Soy nervioso, terriblemente nervioso. Siempre lo he sido y lo
soy, pero, ¿podría decirse que estoy loco? La enfermedad había
agudizado mis sentidos, no los había embotado ni destruido.
Sobre todo, tenía el sentido del oído agudo. Oía todo sobre el
cielo y la tierra. Oía muchas cosas del infierno. ¿Cómo voy a
estar loco, entonces? Escuchen y observen con cuánta
tranquilidad, con cuánta cordura puedo contarles toda la
historia.
Me
resulta imposible decir cómo surgió en mi cabeza esa idea por
primera vez; pero, una vez concebida, me persiguió día y
noche.
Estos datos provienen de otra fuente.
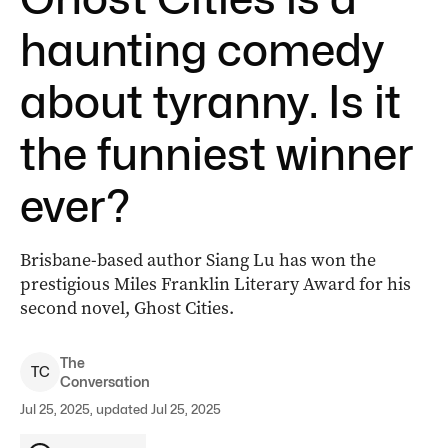
haunting comedy
about tyranny. Is it
the funniest winner
ever?
Brisbane-based author Siang Lu has won the
prestigious Miles Franklin Literary Award for his
second novel, Ghost Cities.
The
T
C
Conversation
Jul 25, 2025, updated Jul 25, 2025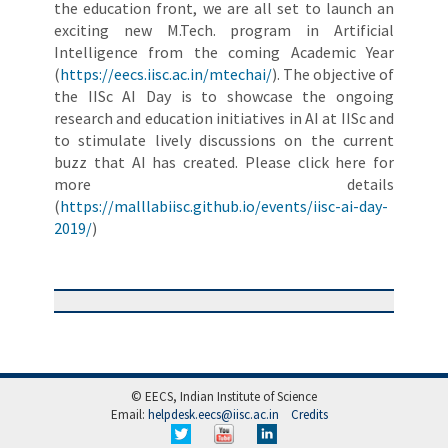
the education front, we are all set to launch an
exciting new M.Tech. program in Artificial
Intelligence from the coming Academic Year
(
https://eecs.iisc.ac.in/mtechai/
). The objective of
the IISc AI Day is to showcase the ongoing
research and education initiatives in AI at IISc and
to stimulate lively discussions on the current
buzz that AI has created. Please click here for
more details
(
https://malllabiisc.github.io/events/iisc-ai-day-
2019/
)
© EECS, Indian Institute of Science
Email:
helpdesk.eecs@iisc.ac.in
Credits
No perseguía ningún fin. No estaba colérico. Yo quería
mucho al viejo. Nunca me había hecho nada malo. Nunca me había
insultado. No deseaba su dinero. Creo que fue su ojo. ¡Sí, eso
fue! Tenía un ojo semejante al de un buitre. Era un ojo de un
color azul pálido, con una fina película delante. Cada vez que
posaba ese ojo en mí, se me enfriaba la sangre; y así, muy
gradualmente, me fui decidiendo a quitarle la vida al viejo y
librarme así aquel ojo para siempre.
Pues
bien, así fue. Ustedes creerán que estoy loco. Pero los locos
no saben nada. En cambio yo... deberían haberme visto.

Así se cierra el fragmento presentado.